### DATA TO PROCESS ###

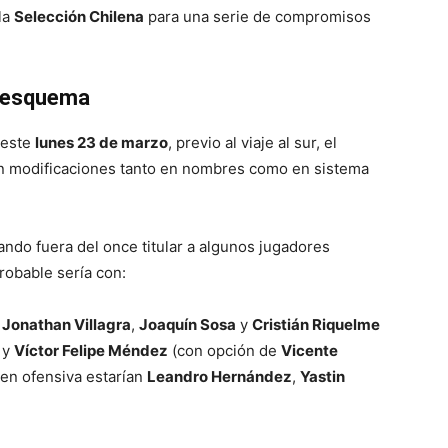
la
Selección Chilena
para una serie de compromisos
e esquema
 este
lunes 23 de marzo
, previo al viaje al sur, el
on modificaciones tanto en nombres como en sistema
jando fuera del once titular a algunos jugadores
robable sería con:
,
Jonathan Villagra
,
Joaquín Sosa
y
Cristián Riquelme
y
Víctor Felipe Méndez
(con opción de
Vicente
en ofensiva estarían
Leandro Hernández
,
Yastin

###

### HOW TO COMPLETE THIS TASK
All of the data must be repeated exactly, except for the pictures.

### REPLY TO THE TASK
la
Selección Chilena
para una serie de compromisos
e esquema
 este
lunes 23 de marzo
, previo al viaje al sur, el
on modificaciones tanto en nombres como en sistema
jando fuera del once titular a algunos jugadores
robable sería con:
,
Jonathan Villagra
,
Joaquín Sosa
y
Cristián Riquelme
y
Víctor Felipe Méndez
(con opción de
Vicente
en ofensiva estarían
Leandro Hernández
,
Yastin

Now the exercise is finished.